Q76 Chair: In the conversation we had in South Sudan last week we were told by a UN representative that UNDP, which is a partner of DFID in South Sudan, was, in terms of value for money and delivery costs, a bargain. When I put that to the country head of DFID, that was not quite his take on it. Do you think after June 2012 that would not just be an exchange of conversation? Could there be objective criterion that he could put back, for example, to UNDP and say, "On our basis, you are too expensive by that amount and for those reasons"?

Mark Lowcock: What we have with this recommendation in Zimbabwe on the health sector is a Trojan horse. What we are trying to do is use that as a model to drive a better definition, to encourage greater focus on what is good value administrative expenditure and what is not, and then we will need to spread that far and wide. This is a big problem across the whole set of development institutions. There has not historically been enough focus on the cost of getting things done. We are making it a bigger focus.
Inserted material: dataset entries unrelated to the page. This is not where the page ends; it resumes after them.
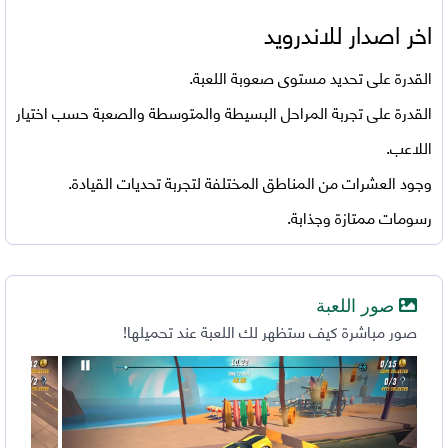
اخر اصدار للاندرويد
القدرة على تحديد مستوى صعوبة اللعبة.
القدرة على تجربة المراحل البسيطة والمتوسطة والصعبة حسب اختيار
اللاعب.
وجود العشرات من المناطق المختلفة لتجربة تحديات القيادة.
رسومات ممتازة وجذابة.
صور اللعبة
صور مباشرة كيف ستظهر لك اللعبة عند تحميلها!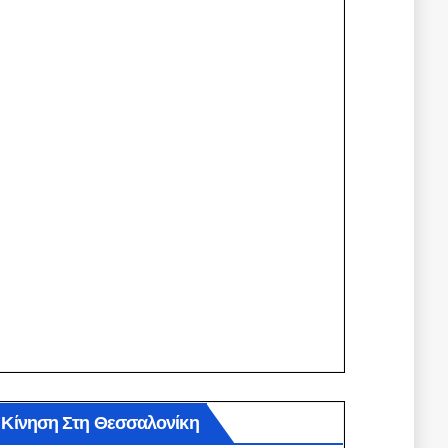
Κίνηση Στη Θεσσαλονίκη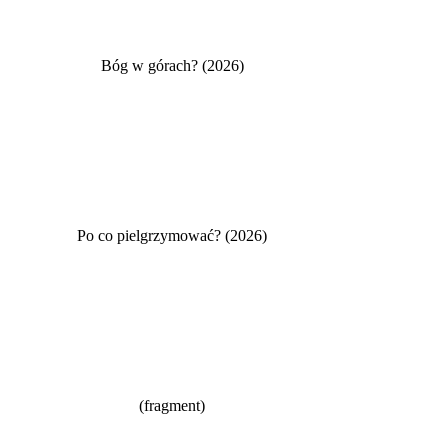
Bóg w górach? (2026)
Po co pielgrzymować? (2026)
(fragment)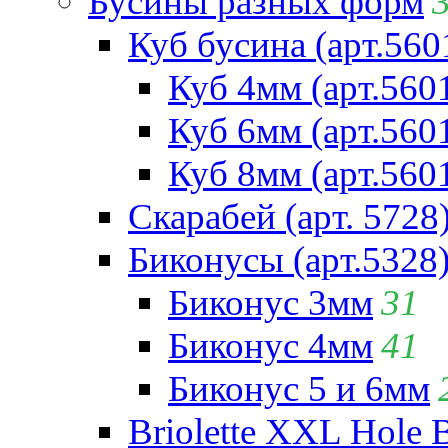
Бусины разных форм
Куб бусина (арт.560
Куб 4мм (арт.560
Куб 6мм (арт.560
Куб 8мм (арт.560
Скарабей (арт. 5728
Биконусы (арт.5328
Биконус 3мм
31
Биконус 4мм
41
Биконус 5 и 6мм
Briolette XXL Hole 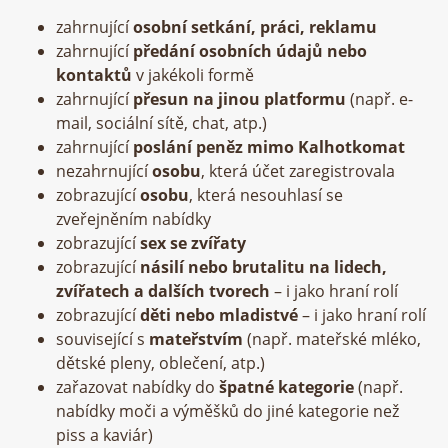
zahrnující
osobní setkání, práci, reklamu
zahrnující
předání osobních údajů nebo
kontaktů
v jakékoli formě
zahrnující
přesun na jinou platformu
(např. e-
mail, sociální sítě, chat, atp.)
zahrnující
poslání peněz mimo Kalhotkomat
nezahrnující
osobu
, která účet zaregistrovala
zobrazující
osobu
, která nesouhlasí se
zveřejněním nabídky
zobrazující
sex se zvířaty
zobrazující
násilí nebo brutalitu na lidech,
zvířatech a dalších tvorech
– i jako hraní rolí
zobrazující
děti nebo mladistvé
– i jako hraní rolí
související s
mateřstvím
(např. mateřské mléko,
dětské pleny, oblečení, atp.)
zařazovat nabídky do
špatné kategorie
(např.
nabídky moči a výměšků do jiné kategorie než
piss a kaviár)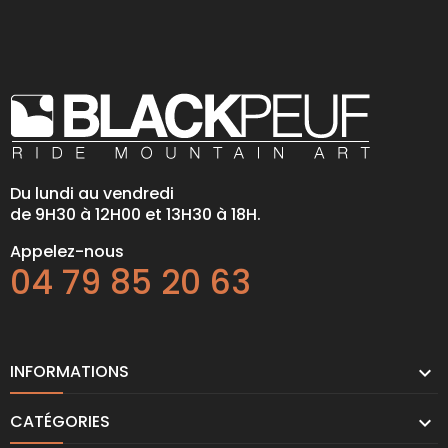
Du lundi au vendredi
de 9H30 à 12H00 et 13H30 à 18H.
Appelez-nous
04 79 85 20 63
INFORMATIONS

CATÉGORIES
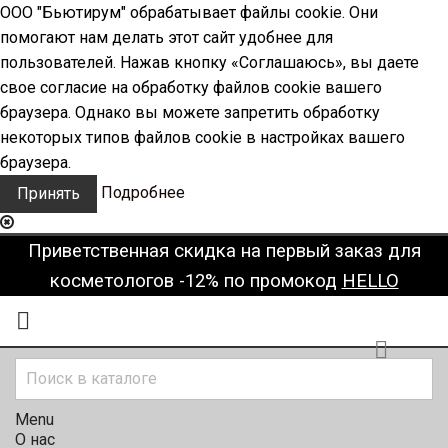
ООО "Бьютирум" обрабатывает файлы cookie. Они
помогают нам делать этот сайт удобнее для
пользователей. Нажав кнопку «Соглашаюсь», вы даете
свое согласие на обработку файлов cookie вашего
браузера. Однако вы можете запретить обработку
некоторых типов файлов cookie в настройках вашего
браузера.
Подробнее
Принять
Приветственная скидка на первый заказ для
косметологов -12% по промокод
HELLO


Menu
О нас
Q77 Jeremy Lefroy: If we could move on to the report on Bangladesh, I know you were in the room when I was asking Mr Ward about the delays in the World Bank programme. Could you perhaps give us some reasons, or some indication from your perspective, as to why there has been such a significant delay? I would also like to understand, given the problems I also referred to that we have seen in the multidonor trust fund in Sudan, whether there are beginning to be concerns about the ability of the World Bank to deliver programmes.

Mark Lowcock: Just to take the Sudan case first, we were extremely unhappy with the performance of the multidonor trust fund over a period of years. That led us to curtail significant parts of our funding and to have, right at the top level, a series of quite pointed exchanges with Bank management. The main thing they needed to do was to put more senior staff, decision makers, into the field. To their credit, they have made some progress on that-partly by headhunting one of my senior staff, which I have mixed feelings about.

Chair: Be careful what you wish for.

Mark Lowcock: I know, I know. I am not satisfied they have got to the place they need to get to yet, but I do want to acknowledge there has been some progress.

On Bangladesh, the report is a fair assessment of the areas for improvement in the Bank’s management and other multilateral agencies’ engagement in programme delivery. One core problem has been the Bank has not had enough professional staff and decision-making roles based in Dhaka. As part of the IDA negotiation, we said with the other financiers of IDA that we wanted a much higher proportion of the Bank’s staff in decision-making roles based in the country so they could be much more responsive and solve problems as they arise. That is vindicated by the experience here.

We are looking again at the memorandum of understanding we have with the Bank on this programme. We have quite a big programme of work to try to deal with the specific problems that the report identifies, and we have listed our actions, if you like, in the response. There is a wider issue across the Bank group: this is not just a Bangladesh problem, but we would like the solution to the Bangladesh problem to be rolled out more widely. We do need to recognise that sometimes the Bank is the best institution to fulfil certain functions. They do a good job as the trust fund manager in a lot of cases. They have high fiduciary standards and they supervise procurement very effectively. There are reasons why we collaborate with them, but in the same way that we have a big internal agenda in DFID to improve the value for money of implementation, so we have the same aspiration for the Bank to do that where we are financing them.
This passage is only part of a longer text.